Twistd by Hornall Anderson from the Snacking report 2017
Move over Pringles, there’s a new tube in town. In response to an increase in crisp sharing bags purchased by British consumers [Kantar Worldwide] and a call for portion control, Hornall Anderson presents Twistd, the multi-compartment tube for customers who want variety. Each compartment contains lightly salted crisps, tortillas, snacks and sweet potato chips, with the added bonus of flexibility in seasoning. The product lid can be twisted to add as much of a customers’ selected flavour (Sea Salt & Seaweed; BBQ & Honey; Chilli & Chocolate; or Cheddar & Stilton) as desired. “Innovation in sharing bags is quite limited: it’s just one big bag that everyone dives into so there’s no portion control,” says Gareth Ball, design director for Hornall Anderson. “Twistd offers portion control by separating the snacks into individual compartments as well as different flavours.”
Cow Milk Co by RPM from the Dairy report 2016
Cow Milk Co looks to fill the gap in the dairy market for milk premiumisation, with a clear provenance, minimal processing and high levels of protein, omega-3 and vitamins. Inevitably however, this does come at a price – nearly double per pint, in fact. “Farmers lose quite a lot for every litre they produce so we’d be looking to charge perhaps a pound a bottle”, says Stuart Thompson, RPM creative innovation manager. “We know that’s a lot to charge for a pint of milk but if you’re getting that level of quality and see where the value is going – to the farmers who produced the milk – it’s worth it.” The company claims millennials in particular, 25% of whom identify themselves as foodies, would be willing to pay a bit extra for a premium milk product in much the same way they would gin or craft beer.

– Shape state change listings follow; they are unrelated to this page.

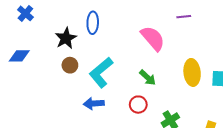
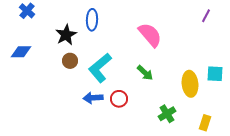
purple line: (184, 17) -> (206, 16), moved, turned -56
yellow ellipse: (192, 72) -> (190, 84), moved
red circle: (138, 105) -> (119, 99), moved

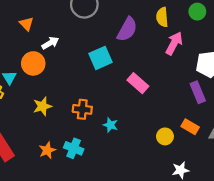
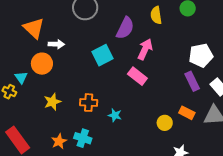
orange triangle: (26, 24) -> (34, 28), size x1.6
white arrow: (50, 43) -> (56, 44), turned 35
pink arrow: (174, 43) -> (145, 49), moved

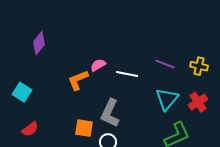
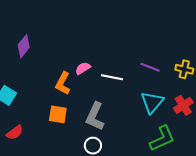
orange L-shape: (78, 80) -> (63, 83), turned -40
orange square: (84, 128) -> (58, 114), moved

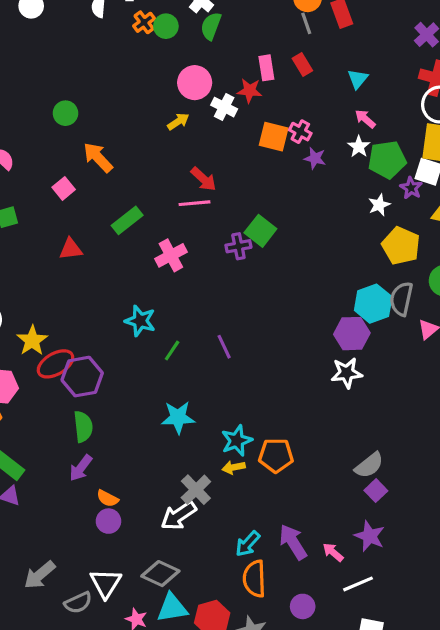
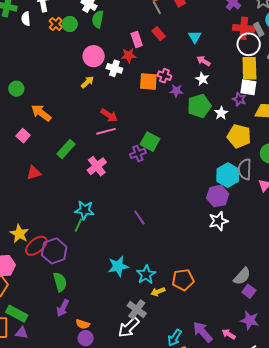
green pentagon: (387, 160) -> (199, 106), moved
green line: (172, 350) -> (78, 225), moved
cyan star: (237, 441) -> (146, 275), moved

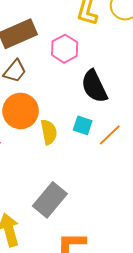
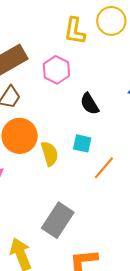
black semicircle: (94, 86) -> (90, 104), size x0.7
orange line: (110, 135) -> (104, 168), moved

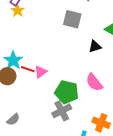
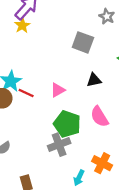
black triangle: (95, 46) -> (94, 80), moved
pink triangle: (41, 72) -> (58, 90), moved

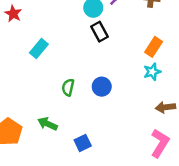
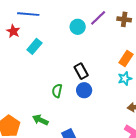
black rectangle: (100, 32) -> (81, 71), moved
cyan rectangle: (39, 49) -> (34, 46), moved

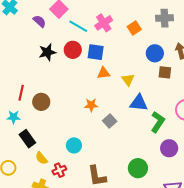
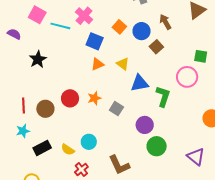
purple semicircle: (40, 21) -> (14, 34), moved
orange square: (134, 28) -> (119, 27), moved
red circle: (73, 50) -> (70, 98), moved
blue square: (96, 52) -> (95, 41), moved, turned 30
brown square: (165, 72) -> (156, 47), turned -32
black rectangle: (27, 139) -> (42, 148), turned -66
purple circle: (169, 148) -> (145, 125), moved
yellow semicircle: (41, 158) -> (68, 150), moved

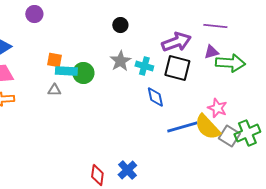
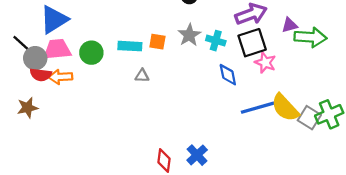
orange square: (54, 60) -> (157, 42), moved
black square: (177, 68) -> (252, 43), turned -32
green circle: (83, 73) -> (91, 53), moved
gray triangle: (54, 90) -> (142, 76), moved
pink star: (217, 108) -> (265, 63), moved

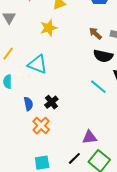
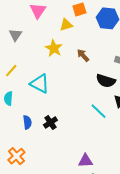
yellow star: (49, 28) -> (54, 48), turned -30
brown arrow: (95, 33) -> (83, 55), moved
orange cross: (41, 126) -> (16, 156), moved

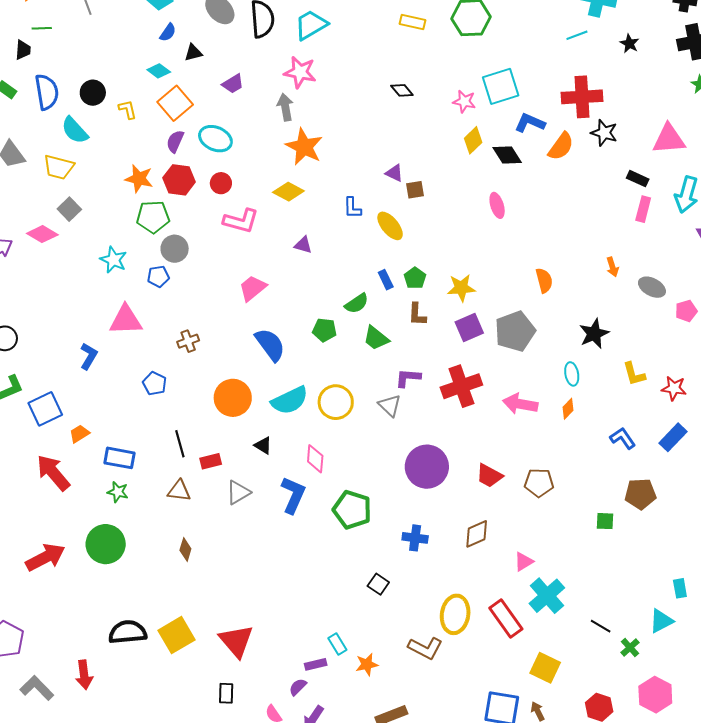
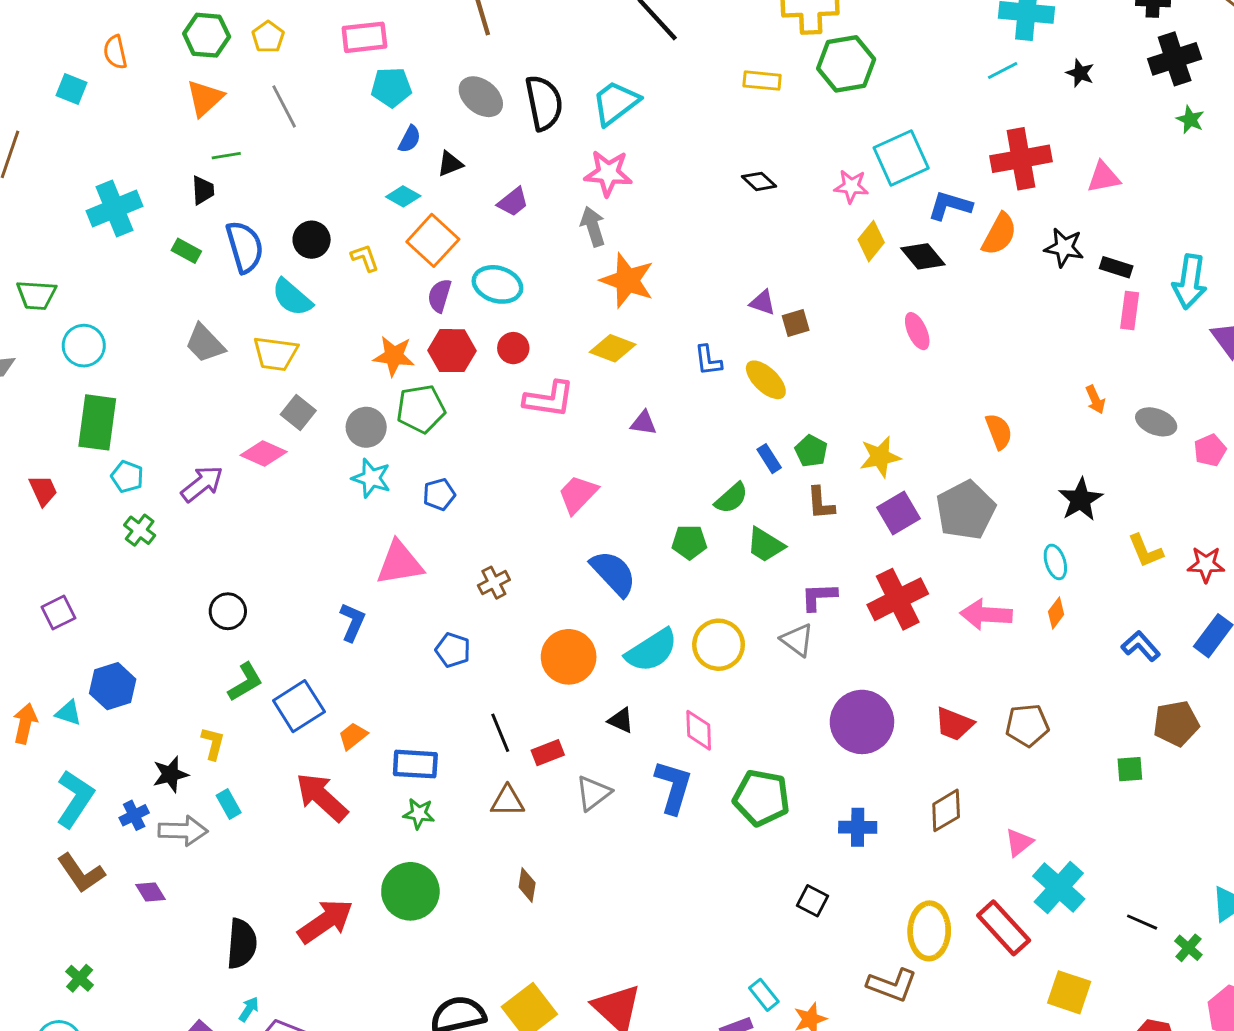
black star: (604, 133) -> (1064, 248), moved
pink triangle: (669, 139) -> (1104, 177), moved, size x0.7
gray circle: (175, 249) -> (366, 427), moved

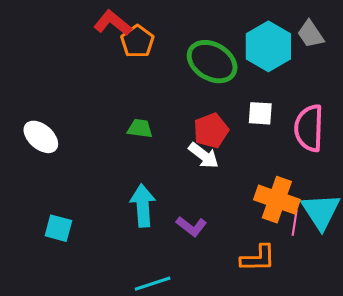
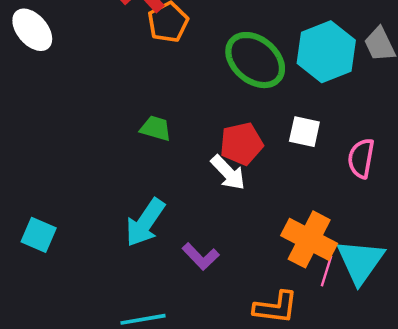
pink semicircle: (309, 128) -> (361, 158), size x0.7
white ellipse: (41, 137) -> (32, 30), moved
cyan arrow: (143, 206) -> (145, 223), turned -150

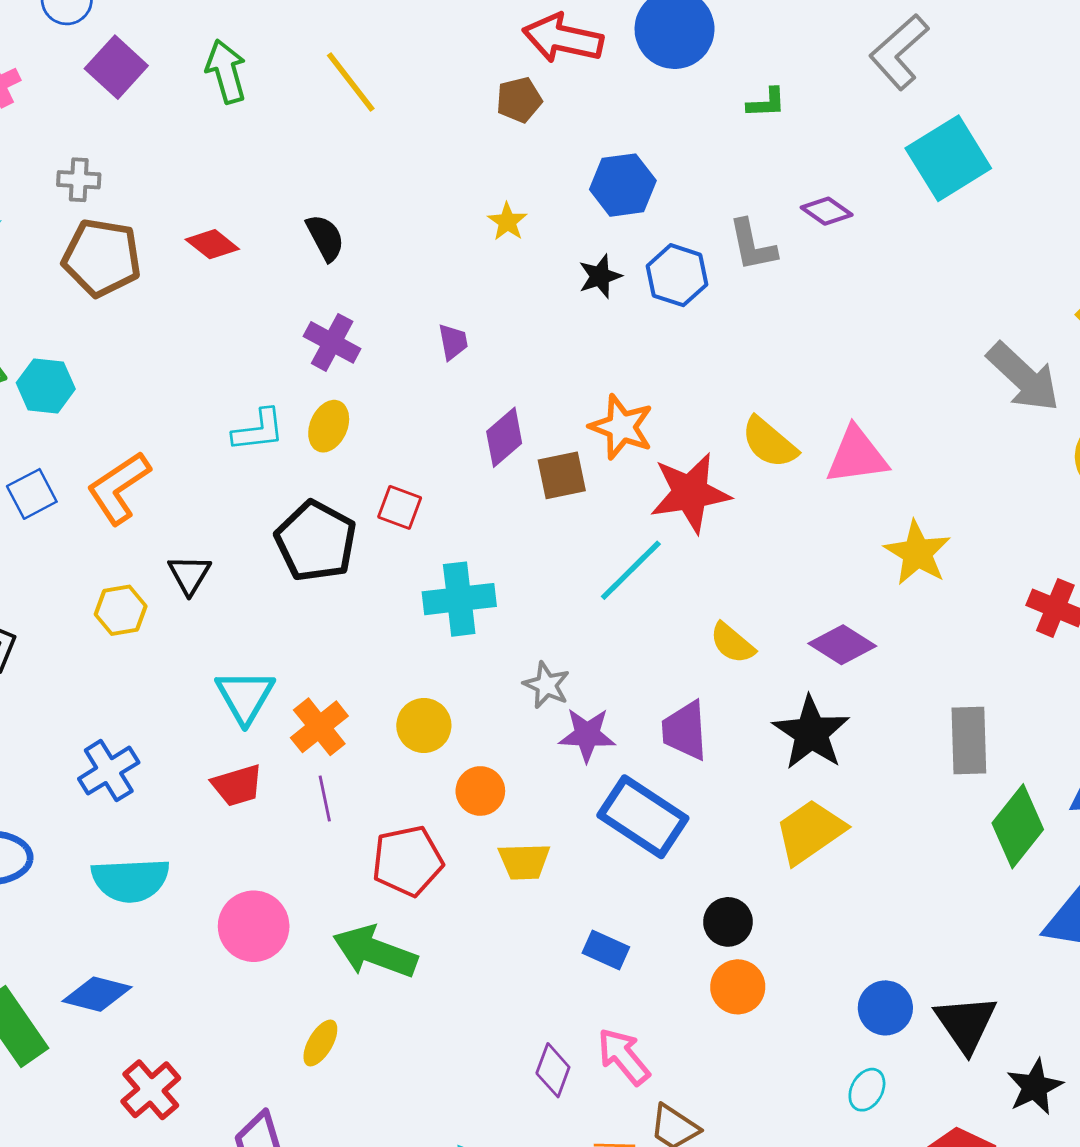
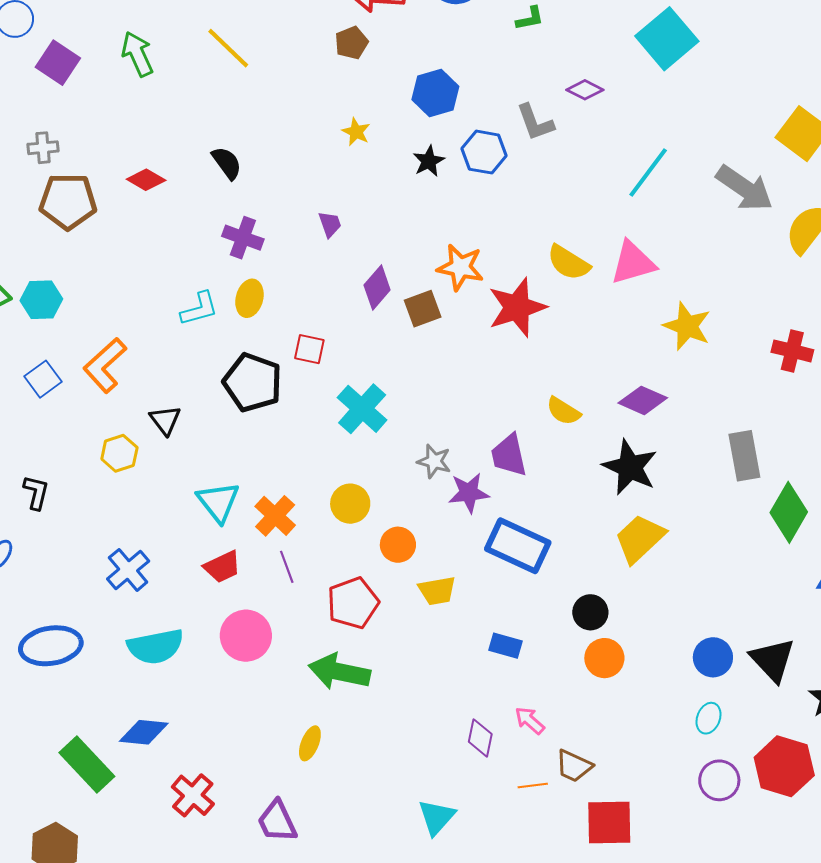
cyan line: (631, 570) -> (648, 172), moved
cyan cross: (459, 599) -> (362, 409), turned -33
purple trapezoid: (685, 730) -> (509, 455), moved
pink circle: (254, 926) -> (246, 636), moved
pink arrow: (624, 1057) -> (530, 720), size x0.7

Goconut by 23red from the Confectionery report 2016
Coconut water in a chocolate shell? We’re in! Goconut offers a quick energy boost for the health-conscious snacker who’s always on the go. Golf ball-sized and chocolate coated, the spheres contain an inner layer of coconut flesh and a coconut water centre, ideal for both pre and post workout in their three variants – ‘boost’, ‘relax’ or ‘load up’. As the fastest-growing soft drink in the sector, virtually anything coconut water-based in the current market is a near-guarantee for success, and with consumers increasingly demanding healthier snack options, Goconut may have cracked it.
Misfits Cider by Coley Porter Bell from the Beer and Cider report 2016
Food waste is a big issue in Britain. Retailers and consumers alike are becoming increasingly aware of the issues surrounding food waste (see our Waste Not Want Not campaign), with millions of tonnes of produce banished from supermarket shelves every year due to displeasing aesthetics. Enter Misfits, great-tasting cider made from misshapen fruit. “‘Misfits’ believes no fruit should go to waste, which is why our cider is made only from the fruits too ‘ugly’ to make it to supermarket shelves,” says Alex Ririe, managing partner at Coley Porter Bell. “We embrace their strange little imperfect-ness – and we believe everyone else should too. After all: an apple (or pear) by any other name tastes just as sweet.” With strong ties in social media, the brand appeals to fun-loving festivalgoers, and collaborates with PYO farms to get consumers involved in the cidermaking process.
Retailers need to move with the times. So we regularly challenge design agencies to come up with solutions to the problems retailers face.